Edsger Dijkstra was a strong advocate of a style of software development in which mathematical reasoning played a central role. His writings are well known for their uncompromising positions on many topics, even the most extreme of which usually contained profound insights.

(Unfortunately, this particular article uses a racist idiom; in 1978, at the time of writing, there was less of a consensus that offensive references of this sort should not be used.)

Brook’s famous book, The Mythical Man-Month, is full of gems that have had long-lasting impact on the field of software engineering since its publication in 1975. One of them hinted at a style of development that was ignored for many years, but has become very popular in the last decade or so — namely, agile development. In the chapter from his book, you will read about the idea of building a system to eventually throw away, which may seem counter-intuitive at first.

Dijkstra, Edsger. “The pragmatic engineer versus the scientific designer.” 1978.

Brooks, Frederick P., Jr. “Plan to Throw One Away.” Chapter 18 in The Mythical Man-Month: Essays on Software Engineering. Addison-Wesley, 1975. ISBN: 9780201006506.


Designing Dependable Software

Computer programs are closer to human beings than some may believe. Not only do they run your favorite apps on your laptop and cellphone, but they are also used to control your car, house, electricity, heart monitor, and nearly every other critical aspect of your life. But it turns out that we know surprisingly little about how to design programs to be safe and reliable.

One of the most alarming examples of badly written software causing direct harm to people is in medical devices. Thimbleby’s article describes some disturbing cases of catastrophic medical device failures due to bad interface design, and argues that we, as programmers, are responsible for designing a program to minimize the likelihood of such a failure.
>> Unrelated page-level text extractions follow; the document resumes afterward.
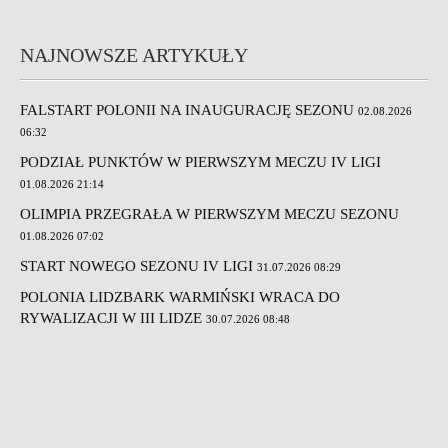
NAJNOWSZE ARTYKUŁY
FALSTART POLONII NA INAUGURACJĘ SEZONU
02.08.2026
06:32
PODZIAŁ PUNKTÓW W PIERWSZYM MECZU IV LIGI
01.08.2026 21:14
OLIMPIA PRZEGRAŁA W PIERWSZYM MECZU SEZONU
01.08.2026 07:02
START NOWEGO SEZONU IV LIGI
31.07.2026 08:29
POLONIA LIDZBARK WARMIŃSKI WRACA DO
RYWALIZACJI W III LIDZE
30.07.2026 08:48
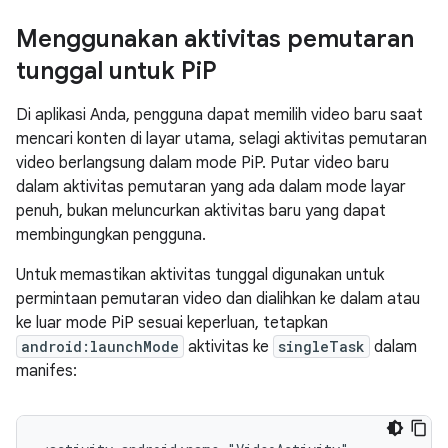
Menggunakan aktivitas pemutaran
tunggal untuk Pi
P
Di aplikasi Anda, pengguna dapat memilih video baru saat
mencari konten di layar utama, selagi aktivitas pemutaran
video berlangsung dalam mode PiP. Putar video baru
dalam aktivitas pemutaran yang ada dalam mode layar
penuh, bukan meluncurkan aktivitas baru yang dapat
membingungkan pengguna.
Untuk memastikan aktivitas tunggal digunakan untuk
permintaan pemutaran video dan dialihkan ke dalam atau
ke luar mode PiP sesuai keperluan, tetapkan
android:launchMode
aktivitas ke
singleTask
dalam
manifes:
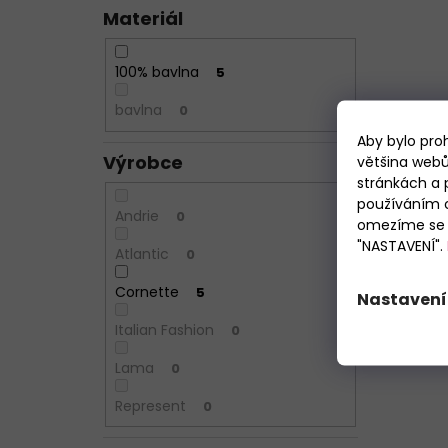
Materiál
100% bavlna
5
bavlna
0
Aby bylo pro
Výrobce
většina webů
stránkách a 
používáním c
Andrie
0
omezíme se p
"NASTAVENÍ".
Atlantic
0
Cornette
5
Nastavení
Italian Fashion
0
Lama
0
Represent
0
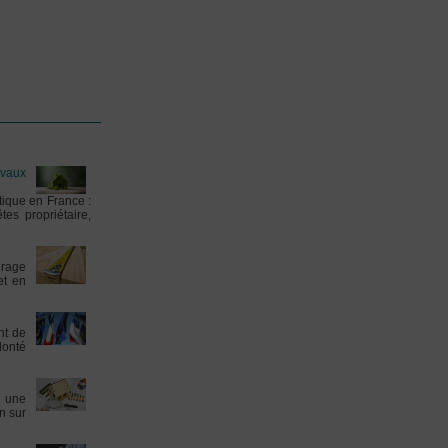
avaux
tique en France :
es propriétaire,
urage
et en
nt de
lonté
t une
n sur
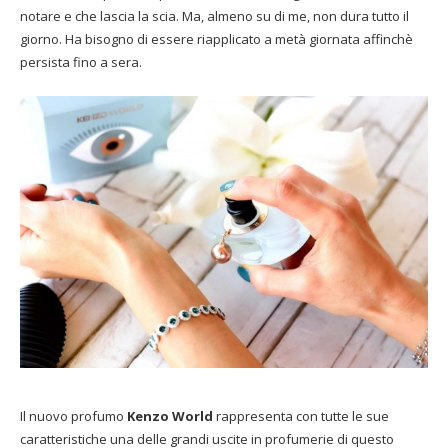
notare e che lascia la scia. Ma, almeno su di me, non dura tutto il
giorno. Ha bisogno di essere riapplicato a metà giornata affinchè
persista fino a sera.
Il nuovo profumo
Kenzo World
rappresenta con tutte le sue
caratteristiche una delle grandi uscite in profumerie di questo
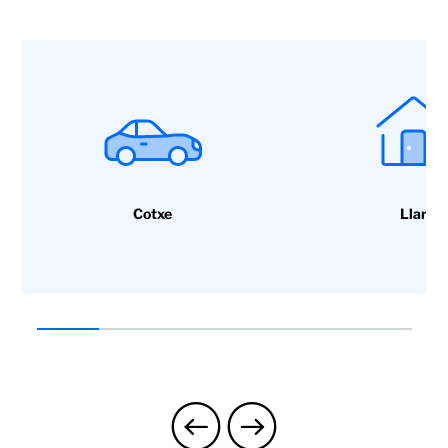
Cotxe
Llar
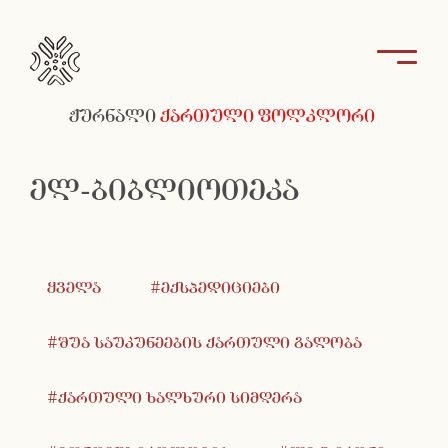
ჟურნალი
ქართული ფოლკლორი
ელ-ბიბლიოთეკა
ყველა
#ექსპედიციები
#შუა საუკუნეების ქართული გალობა
#ქართული ხალხური სიმღერა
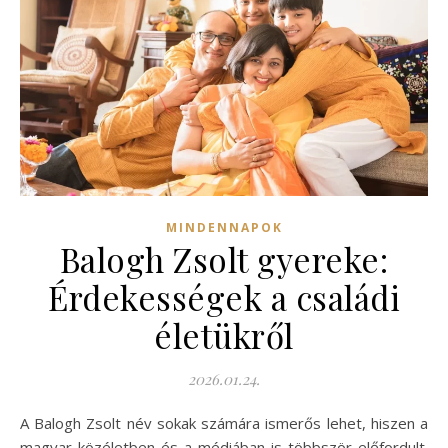
MINDENNAPOK
Balogh Zsolt gyereke:
Érdekességek a családi
életükről
2026.01.24.
A Balogh Zsolt név sokak számára ismerős lehet, hiszen a
magyar közéletben és a médiában is többször előfordult.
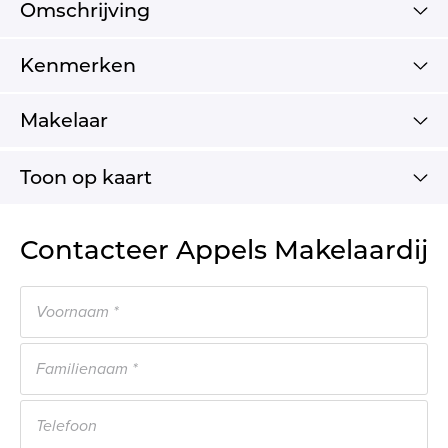
Omschrijving
Kenmerken
Makelaar
Toon op kaart
Contacteer Appels Makelaardij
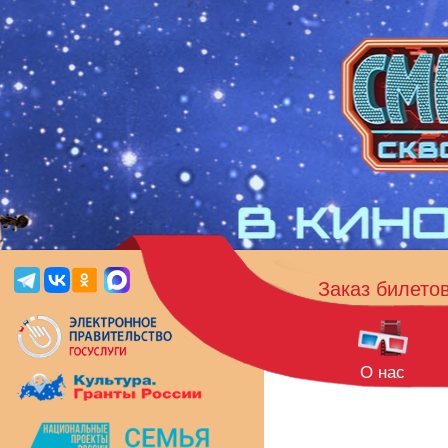
Заказ билето
О нас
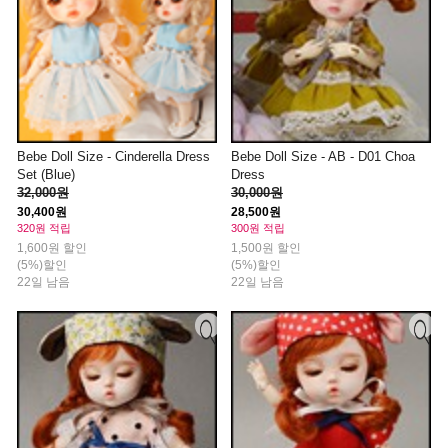
Bebe Doll Size - Cinderella Dress
Bebe Doll Size - AB - D01 Choa
Set (Blue)
Dress
32,000원
30,000원
30,400원
28,500원
320원 적립
300원 적립
1,600원 할인
1,500원 할인
(5%)할인
(5%)할인
22일 남음
22일 남음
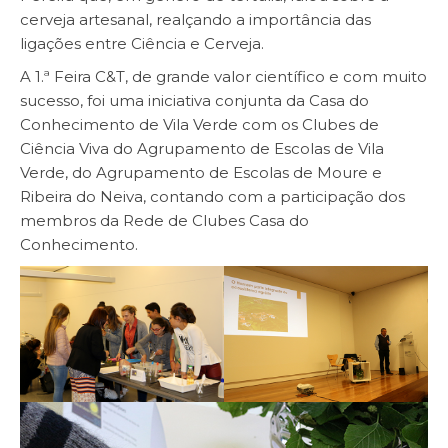
cerveja artesanal, realçando a importância das
ligações entre Ciência e Cerveja.
A 1.ª Feira C&T, de grande valor científico e com muito
sucesso, foi uma iniciativa conjunta da Casa do
Conhecimento de Vila Verde com os Clubes de
Ciência Viva do Agrupamento de Escolas de Vila
Verde, do Agrupamento de Escolas de Moure e
Ribeira do Neiva, contando com a participação dos
membros da Rede de Clubes Casa do
Conhecimento.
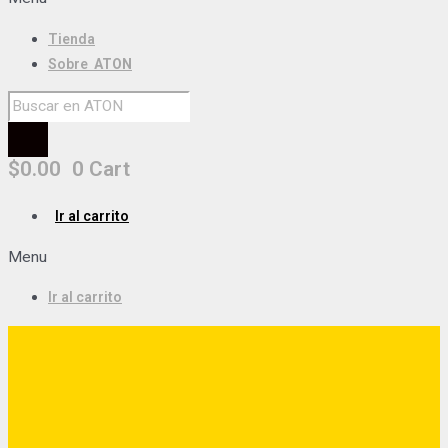
Tienda
Sobre
ATON
$
0.00
0
Cart
Ir al carrito
Menu
Ir al carrito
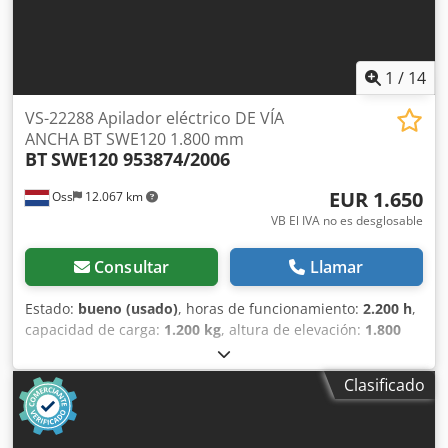
1
/
14
VS-22288 Apilador eléctrico DE VÍA
ANCHA BT SWE120 1.800 mm
BT
SWE120 953874/2006
EUR 1.650
Oss
12.067 km
VB El IVA no es desglosable
Consultar
Llamar
Estado:
bueno (usado)
, horas de funcionamiento:
2.200 h
,
capacidad de carga:
1.200 kg
, altura de elevación:
1.800
mm
, tipo de combustible:
eléctrico
, tipo de mástil:
dúplex
,
altura de construcción:
2.100 mm
, kilometraje:
2.200 km
,
Clasificado
El apilador de VÍA ANCHA de esta marca es del año 2006 y
está en buen estado; Capacidad de 1.200 kg; Eleva hasta
una altura de 1.800 mm; Altura libre al paso de 2.100 mm;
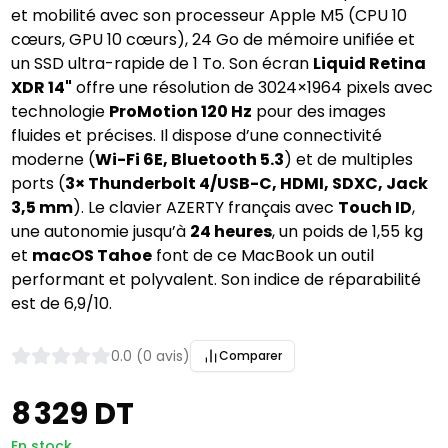
et mobilité avec son processeur Apple M5 (CPU 10
cœurs, GPU 10 cœurs), 24 Go de mémoire unifiée et
un SSD ultra-rapide de 1 To. Son écran
Liquid Retina
XDR 14"
offre une résolution de 3024×1964 pixels avec
technologie
ProMotion 120 Hz
pour des images
fluides et précises. Il dispose d’une connectivité
moderne (
Wi-Fi 6E, Bluetooth 5.3
) et de multiples
ports (
3× Thunderbolt 4/USB-C, HDMI, SDXC, Jack
3,5 mm
). Le clavier AZERTY français avec
Touch ID
,
une autonomie jusqu’à
24 heures
, un poids de 1,55 kg
et
macOS Tahoe
font de ce MacBook un outil
performant et polyvalent. Son indice de réparabilité
est de 6,9/10.
0.0 (0 avis)
Comparer
8 329 DT
En stock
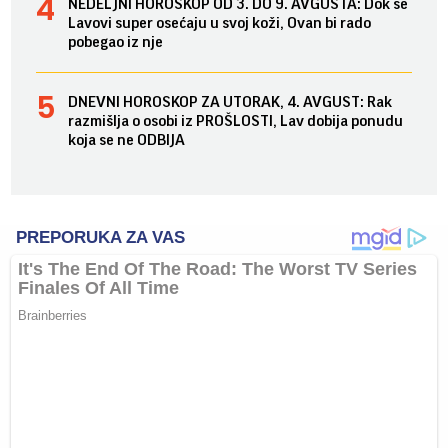
NEDELJNI HOROSKOP OD 3. DO 9. AVGUSTA: Dok se
Lavovi super osećaju u svoj koži, Ovan bi rado
pobegao iz nje
DNEVNI HOROSKOP ZA UTORAK, 4. AVGUST: Rak
razmišlja o osobi iz PROŠLOSTI, Lav dobija ponudu
koja se ne ODBIJA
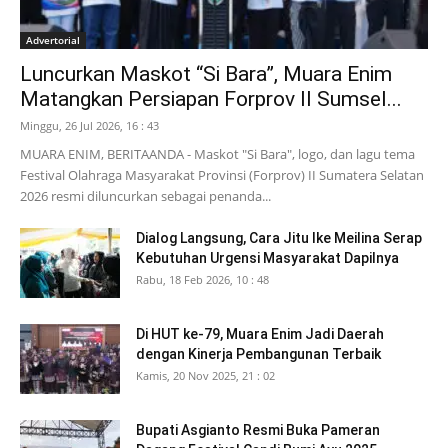
Advertorial
Luncurkan Maskot “Si Bara”, Muara Enim
Matangkan Persiapan Forprov II Sumsel...
Minggu, 26 Jul 2026, 16 : 43
MUARA ENIM, BERITAANDA - Maskot "Si Bara", logo, dan lagu tema
Festival Olahraga Masyarakat Provinsi (Forprov) II Sumatera Selatan
2026 resmi diluncurkan sebagai penanda...
Dialog Langsung, Cara Jitu Ike Meilina Serap
Kebutuhan Urgensi Masyarakat Dapilnya
Rabu, 18 Feb 2026, 10 : 48
Di HUT ke-79, Muara Enim Jadi Daerah
dengan Kinerja Pembangunan Terbaik
Kamis, 20 Nov 2025, 21 : 02
Bupati Asgianto Resmi Buka Pameran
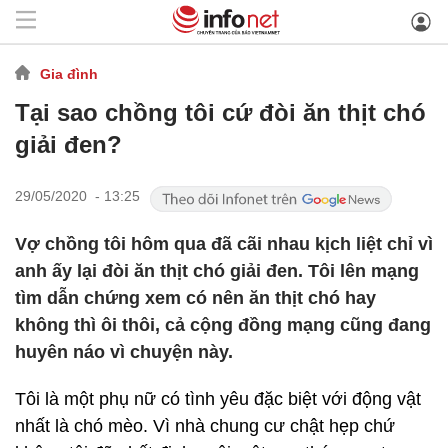
Gia đình
Tại sao chồng tôi cứ đòi ăn thịt chó
giải đen?
29/05/2020 - 13:25
Vợ chồng tôi hôm qua đã cãi nhau kịch liệt chỉ vì
anh ấy lại đòi ăn thịt chó giải đen. Tôi lên mạng
tìm dẫn chứng xem có nên ăn thịt chó hay
không thì ôi thôi, cả cộng đồng mạng cũng đang
huyên náo vì chuyện này.
Tôi là một phụ nữ có tình yêu đặc biệt với động vật
nhất là chó mèo. Vì nhà chung cư chật hẹp chứ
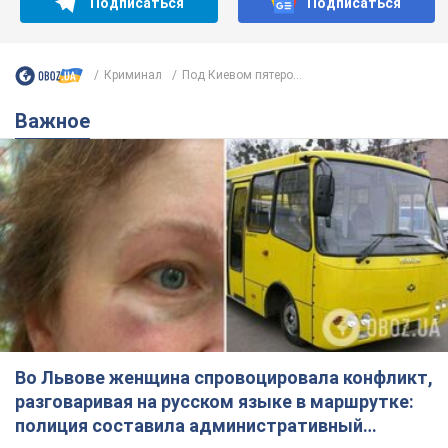
Подписаться
Подписаться
Криминал
Под Киевом пятеро...
Важное
Во Львове женщина спровоцировала конфликт,
разговаривая на русском языке в маршрутке:
полиция составила административный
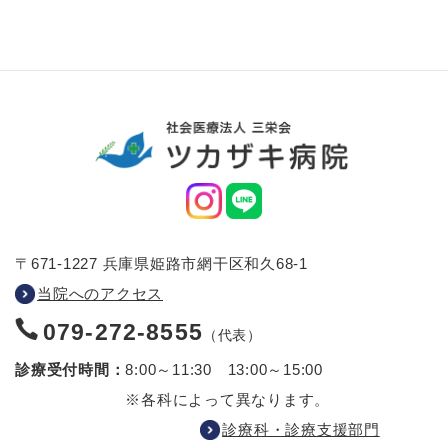
〒671-1227 兵庫県姫路市網干区和久68-1
当院へのアクセス
079-272-8555
（代表）
診療受付時間：
8:00～11:30 13:00～15:00
※各科によって異なります。
診療科・診療支援部門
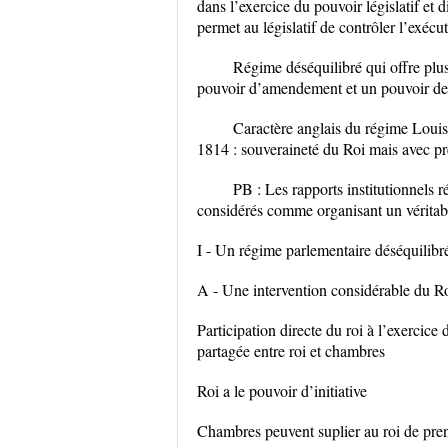
dans l’exercice du pouvoir législatif et d
permet au législatif de contrôler l’exécut
Régime déséquilibré qui offre plus d
pouvoir d’amendement et un pouvoir de
Caractère anglais du régime Louis 
1814 : souveraineté du Roi mais avec pr
PB : Les rapports institutionnels r
considérés comme organisant un véritab
I - Un régime parlementaire déséquilibré
A - Une intervention considérable du Roi
Participation directe du roi à l’exercice 
partagée entre roi et chambres
Roi a le pouvoir d’initiative
Chambres peuvent suplier au roi de prend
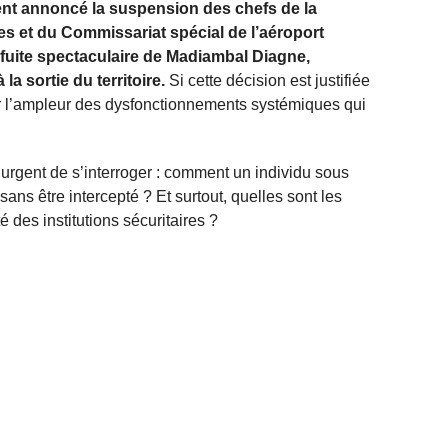
ment annoncé la suspension des chefs de la
les et du Commissariat spécial de l’aéroport
a fuite spectaculaire de Madiambal Diagne,
a sortie du territoire.
Si cette décision est justifiée
er l’ampleur des dysfonctionnements systémiques qui
t urgent de s’interroger : comment un individu sous
 sans être intercepté ? Et surtout, quelles sont les
té des institutions sécuritaires ?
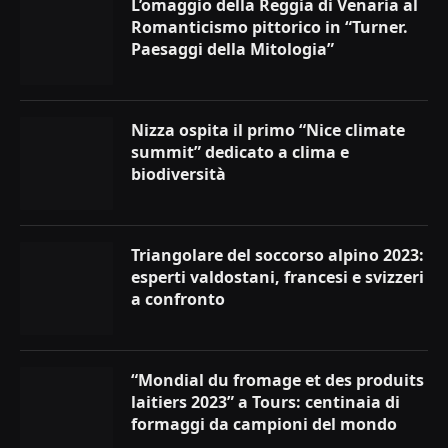
L’omaggio della Reggia di Venaria al
Romanticismo pittorico in “Turner.
Paesaggi della Mitologia”
Nizza ospita il primo “Nice climate
summit” dedicato a clima e
biodiversità
Triangolare del soccorso alpino 2023:
esperti valdostani, francesi e svizzeri
a confronto
“Mondial du fromage et des produits
laitiers 2023” a Tours: centinaia di
formaggi da campioni del mondo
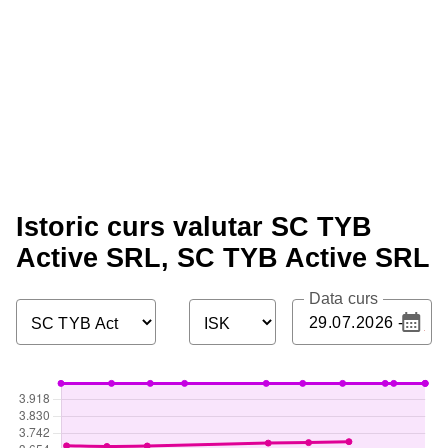
Istoric curs valutar SC TYB
Active SRL, SC TYB Active SRL
Data curs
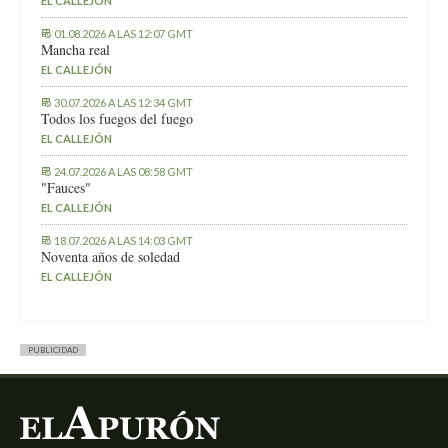
EL CALLEJÓN
01.08.2026 A LAS 12:07 GMT
Mancha real
EL CALLEJÓN
30.07.2026 A LAS 12:34 GMT
Todos los fuegos del fuego
EL CALLEJÓN
24.07.2026 A LAS 08:58 GMT
"Fauces"
EL CALLEJÓN
18.07.2026 A LAS 14:03 GMT
Noventa años de soledad
EL CALLEJÓN
PUBLICIDAD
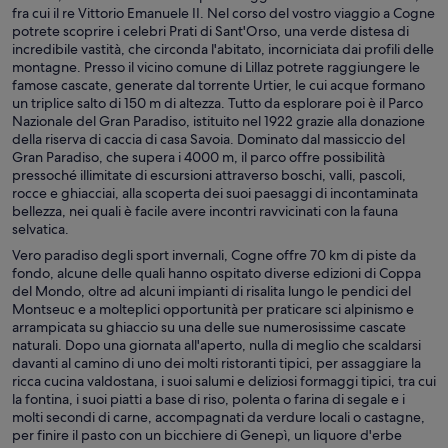
fra cui il re Vittorio Emanuele II. Nel corso del vostro viaggio a Cogne
potrete scoprire i celebri Prati di Sant'Orso, una verde distesa di
incredibile vastità, che circonda l'abitato, incorniciata dai profili delle
montagne. Presso il vicino comune di Lillaz potrete raggiungere le
famose cascate, generate dal torrente Urtier, le cui acque formano
un triplice salto di 150 m di altezza. Tutto da esplorare poi è il Parco
Nazionale del Gran Paradiso, istituito nel 1922 grazie alla donazione
della riserva di caccia di casa Savoia. Dominato dal massiccio del
Gran Paradiso, che supera i 4000 m, il parco offre possibilità
pressoché illimitate di escursioni attraverso boschi, valli, pascoli,
rocce e ghiacciai, alla scoperta dei suoi paesaggi di incontaminata
bellezza, nei quali è facile avere incontri ravvicinati con la fauna
selvatica.
Vero paradiso degli sport invernali, Cogne offre 70 km di piste da
fondo, alcune delle quali hanno ospitato diverse edizioni di Coppa
del Mondo, oltre ad alcuni impianti di risalita lungo le pendici del
Montseuc e a molteplici opportunità per praticare sci alpinismo e
arrampicata su ghiaccio su una delle sue numerosissime cascate
naturali. Dopo una giornata all'aperto, nulla di meglio che scaldarsi
davanti al camino di uno dei molti ristoranti tipici, per assaggiare la
ricca cucina valdostana, i suoi salumi e deliziosi formaggi tipici, tra cui
la fontina, i suoi piatti a base di riso, polenta o farina di segale e i
molti secondi di carne, accompagnati da verdure locali o castagne,
per finire il pasto con un bicchiere di Genepì, un liquore d'erbe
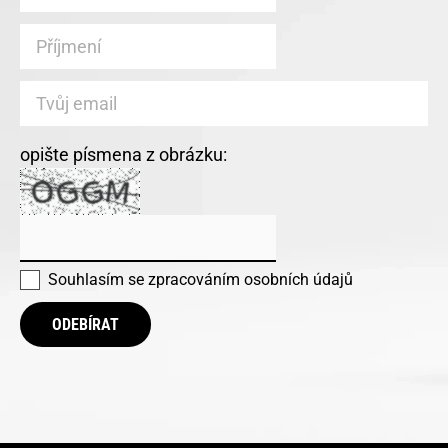
opište písmena z obrázku:
Souhlasím se
zpracováním osobních údajů
ODEBÍRAT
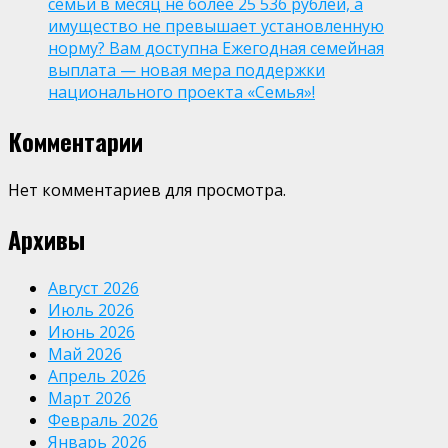
семьи в месяц не более 25 536 рублей, а
имущество не превышает установленную
норму? Вам доступна Ежегодная семейная
выплата — новая мера поддержки
национального проекта «Семья»!
Комментарии
Нет комментариев для просмотра.
Архивы
Август 2026
Июль 2026
Июнь 2026
Май 2026
Апрель 2026
Март 2026
Февраль 2026
Январь 2026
You will also watch a related clip, which illustrates some of the points from the article.

Thimbleby, Harold. “Ignorance of Interaction Programming is Killing People.” Interactions 15, no. 5 (2008): 52–7.

———. “Saving Lives by Design.” September 1, 2011. Youtube. www.youtube.com/watch?v=glwtlH0oYc0

Presenting Your Ideas

Having a good idea is just the beginning; you need to be able to communicate your ideas effectively to other people. For the upcoming final project in this class, your team will present your idea to the entire class and convince them that your app is the coolest thing that will ever be built.

But what distinguishes a great talk from a boring, seemingly mindless presentation? There is lots of advice out there on making a good presentation, but many agree that you need to be able to present a compelling story to engage your audience.

Duarte, Nancy. Resonate: Present Visual Stories that Transform Audiences. Wiley, 2010, pp. 110–15. ISBN: 9780470632017.